> [DATA]
+--

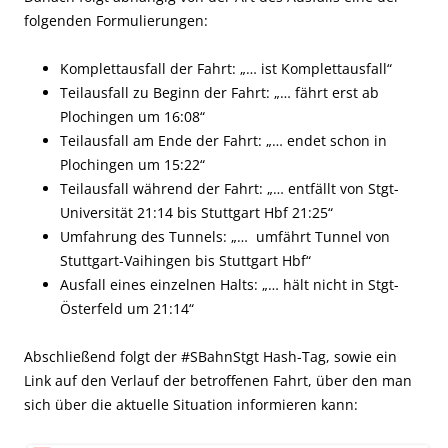
folgenden Formulierungen:
Komplettausfall der Fahrt: „… ist Komplettausfall“
Teilausfall zu Beginn der Fahrt: „… fährt erst ab
Plochingen um 16:08“
Teilausfall am Ende der Fahrt: „… endet schon in
Plochingen um 15:22“
Teilausfall während der Fahrt: „… entfällt von Stgt-
Universität 21:14 bis Stuttgart Hbf 21:25“
Umfahrung des Tunnels: „… umfährt Tunnel von
Stuttgart-Vaihingen bis Stuttgart Hbf“
Ausfall eines einzelnen Halts: „… hält nicht in Stgt-
Österfeld um 21:14“
Abschließend folgt der #SBahnStgt Hash-Tag, sowie ein
Link auf den Verlauf der betroffenen Fahrt, über den man
sich über die aktuelle Situation informieren kann:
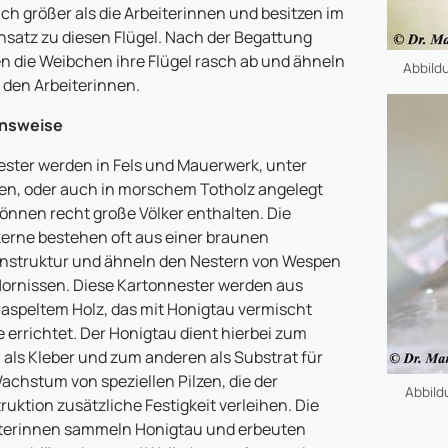
ich größer als die Arbeiterinnen und besitzen im
satz zu diesen Flügel. Nach der Begattung
n die Weibchen ihre Flügel rasch ab und ähneln
Abbildu
 den Arbeiterinnen.
nsweise
ester werden in Fels und Mauerwerk, unter
en, oder auch in morschem Totholz angelegt
önnen recht große Völker enthalten. Die
erne bestehen oft aus einer braunen
nstruktur und ähneln den Nestern von Wespen
ornissen. Diese Kartonnester werden aus
aspeltem Holz, das mit Honigtau vermischt
 errichtet. Der Honigtau dient hierbei zum
 als Kleber und zum anderen als Substrat für
achstum von speziellen Pilzen, die der
Abbild
ruktion zusätzliche Festigkeit verleihen. Die
terinnen sammeln Honigtau und erbeuten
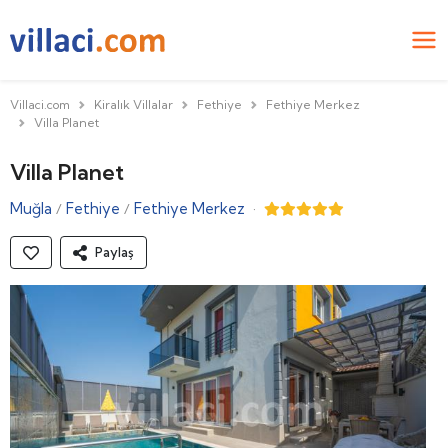
Villaci.com
Kiralık Villalar
Fethiye
Fethiye Merkez
Villa Planet
Villa Planet
Muğla
Fethiye
Fethiye Merkez
·
/
/
Paylaş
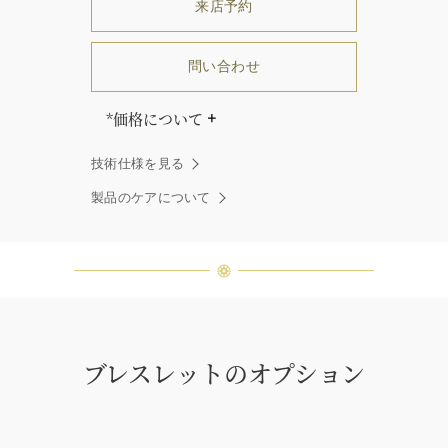
来店予約
問い合わせ
*価格について
「同じダイヤモンドはひとつとして
技術仕様を見る
ありません」創始者ハリー・ウィン
ストンはそう語りました。ハリー・
製品のケアについて
ウィンストンによって厳選された最
高品質のダイヤモンド及びジェムス
トーンは、ひとつひとつが唯一無二
の個性を有する天然の素材であるた
め、同製品間においてカラットおよ
び石数、クオリティ等が僅かに異な
る場合があります。ご不明な点は、
クライアントインフォメーションま
ブレスレットのオプション
でお問合せ下さい。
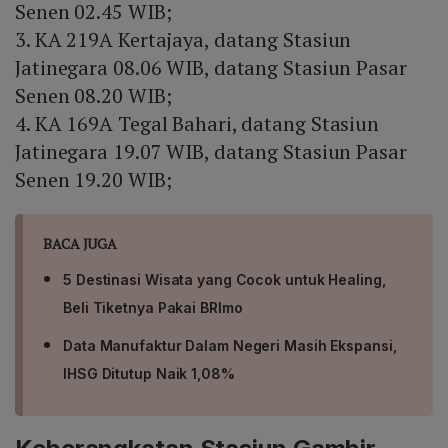
Senen 02.45 WIB;
3. KA 219A Kertajaya, datang Stasiun
Jatinegara 08.06 WIB, datang Stasiun Pasar
Senen 08.20 WIB;
4. KA 169A Tegal Bahari, datang Stasiun
Jatinegara 19.07 WIB, datang Stasiun Pasar
Senen 19.20 WIB;
BACA JUGA
5 Destinasi Wisata yang Cocok untuk Healing,
Beli Tiketnya Pakai BRImo
Data Manufaktur Dalam Negeri Masih Ekspansi,
IHSG Ditutup Naik 1,08%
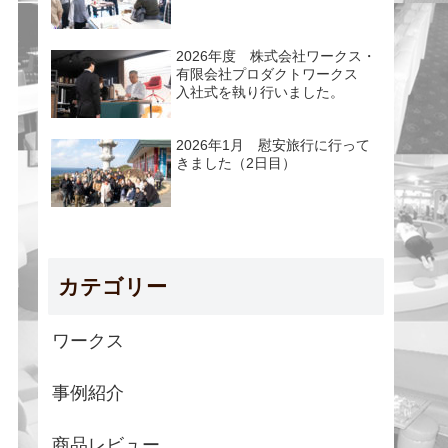
2026年度 株式会社ワークス・
有限会社プロダクトワークス
入社式を執り行いました。
2026年1月 慰安旅行に行って
きました（2日目）
カテゴリー
ワークス
事例紹介
商品レビュー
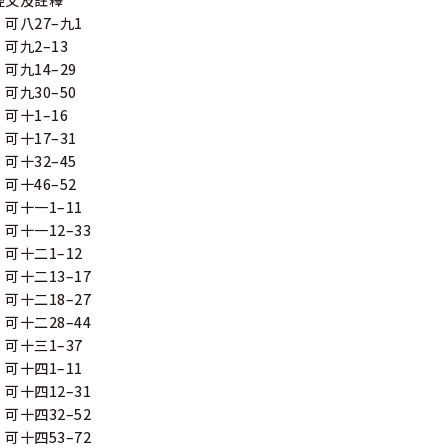
經文及註釋
可八27–九1
可九2–13
可九14–29
可九30–50
可十1–16
可十17–31
可十32–45
可十46–52
可十一1–11
可十一12–33
可十二1–12
可十二13–17
可十二18–27
可十二28–44
可十三1–37
可十四1–11
可十四12–31
可十四32–52
可十四53–72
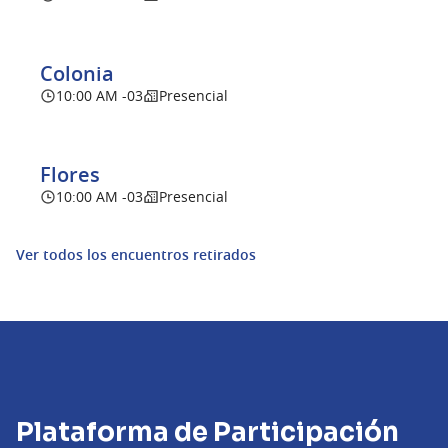
Colonia
10:00 AM -03
Presencial
Flores
10:00 AM -03
Presencial
Ver todos los encuentros retirados
Plataforma de Participación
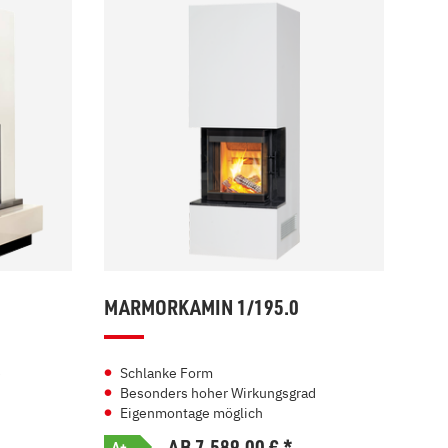
MARMORKAMIN 1/195.0
e
Schlanke Form
Besonders hoher Wirkungsgrad
Eigenmontage möglich
AB 7.589,00
€
*
A+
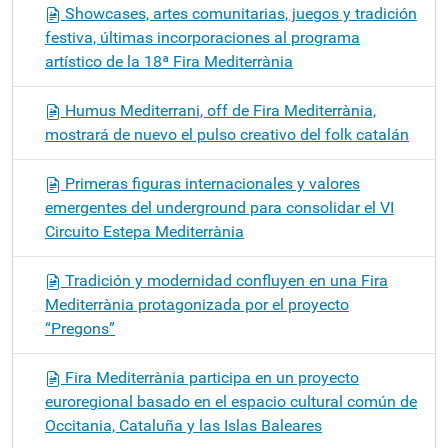
Showcases, artes comunitarias, juegos y tradición
festiva, últimas incorporaciones al programa
artístico de la 18ª Fira Mediterrània
Humus Mediterrani, off de Fira Mediterrània,
mostrará de nuevo el pulso creativo del folk catalán
Primeras figuras internacionales y valores
emergentes del underground para consolidar el VI
Circuito Estepa Mediterrània
Tradición y modernidad confluyen en una Fira
Mediterrània protagonizada por el proyecto
“Pregons”
Fira Mediterrània participa en un proyecto
euroregional basado en el espacio cultural común de
Occitania, Cataluña y las Islas Baleares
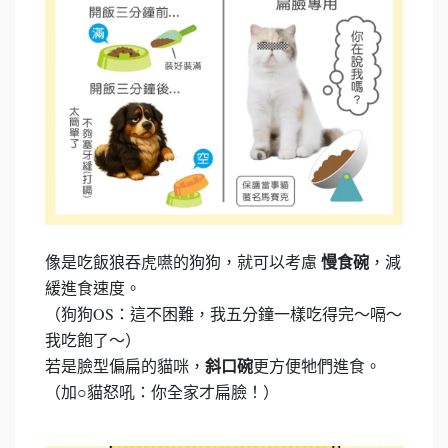
像是吃飯狼吞虎嚥的狗狗，就可以考慮
，減
慢食碗
緩進食速度。
（狗狗OS：這不困難，我五分鐘一樣吃得完～嗝～
我吃飽了～）
若是臉型偏扁的貓咪，
更方便牠們進食。
斜口碗
（加○貓怒吼：你全家才扁臉！）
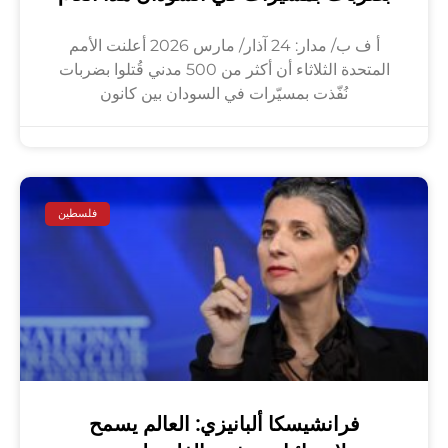
أ ف ب/ مدار: 24 آذار/ مارس 2026 أعلنت الأمم
المتحدة الثلاثاء أن أكثر من 500 مدني قُتلوا بضربات
نُفّذت بمسيّرات في السودان بين كانون
فلسطين
فرانشيسكا ألبانيزي: العالم يسمح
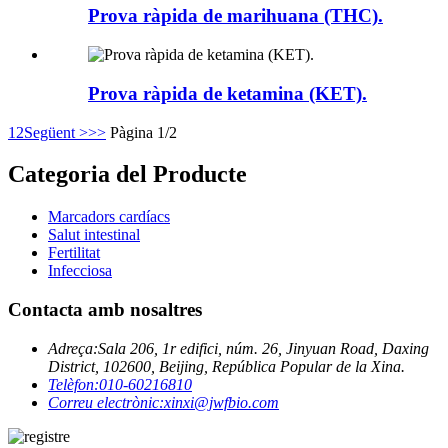
Prova ràpida de marihuana (THC).
Prova ràpida de ketamina (KET).
1
2
Següent >
>>
Pàgina 1/2
Categoria del Producte
Marcadors cardíacs
Salut intestinal
Fertilitat
Infecciosa
Contacta amb nosaltres
Adreça:
Sala 206, 1r edifici, núm. 26, Jinyuan Road, Daxing
District, 102600, Beijing, República Popular de la Xina.
Telèfon:
010-60216810
Correu electrònic:
xinxi@jwfbio.com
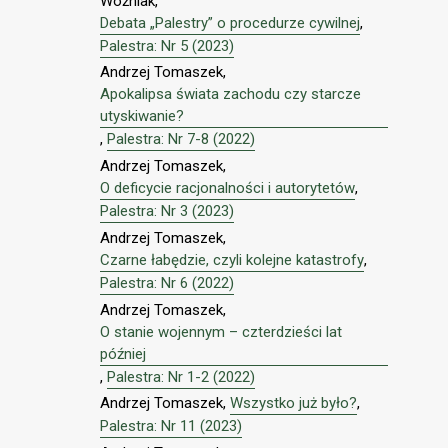
Woźniak,
Debata „Palestry” o procedurze cywilnej
,
Palestra: Nr 5 (2023)
Andrzej Tomaszek,
Apokalipsa świata zachodu czy starcze
utyskiwanie?
,
Palestra: Nr 7-8 (2022)
Andrzej Tomaszek,
O deficycie racjonalności i autorytetów
,
Palestra: Nr 3 (2023)
Andrzej Tomaszek,
Czarne łabędzie, czyli kolejne katastrofy
,
Palestra: Nr 6 (2022)
Andrzej Tomaszek,
O stanie wojennym – czterdzieści lat
później
,
Palestra: Nr 1-2 (2022)
Andrzej Tomaszek,
Wszystko już było?
,
Palestra: Nr 11 (2023)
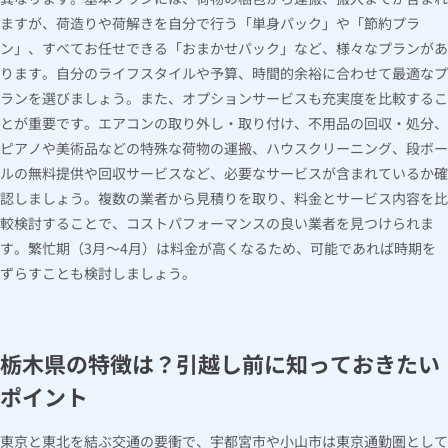
ますが、荷造りや荷解きを自分で行う「単身パック」や「節約プラ
ン」、すべてお任せできる「おまかせパック」など、様々なプランがあ
ります。自分のライフスタイルや予算、時間的余裕に合わせて最適なプ
ランを選びましょう。また、オプションサービスも充実度を比較するこ
とが重要です。エアコンの取り外し・取り付け、不用品の回収・処分、
ピアノや美術品などの特殊な荷物の運搬、ハウスクリーニング、段ボー
ルの無料提供や回収サービスなど、必要なサービスが含まれているか確
認しましょう。複数の業者から見積りを取り、料金とサービス内容を比
較検討することで、コストパフォーマンスの良い業者を見つけられま
す。繁忙期（3月～4月）は料金が高くなるため、可能であれば時期を
ずらすことも検討しましょう。
栃木県の特徴は？引越し前に知っておきたい
ポイント
東京と東北を結ぶ交通の要衝で、宇都宮市や小山市は東京通勤圏として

+--

> [WHAT YOU HAVE TO DO]
Scan the lines above for the word "Plochingen" and copy every one where it occurs.

> [WRITTEN SOLUTION]
Plochingen um 16:08“
Plochingen um 15:22“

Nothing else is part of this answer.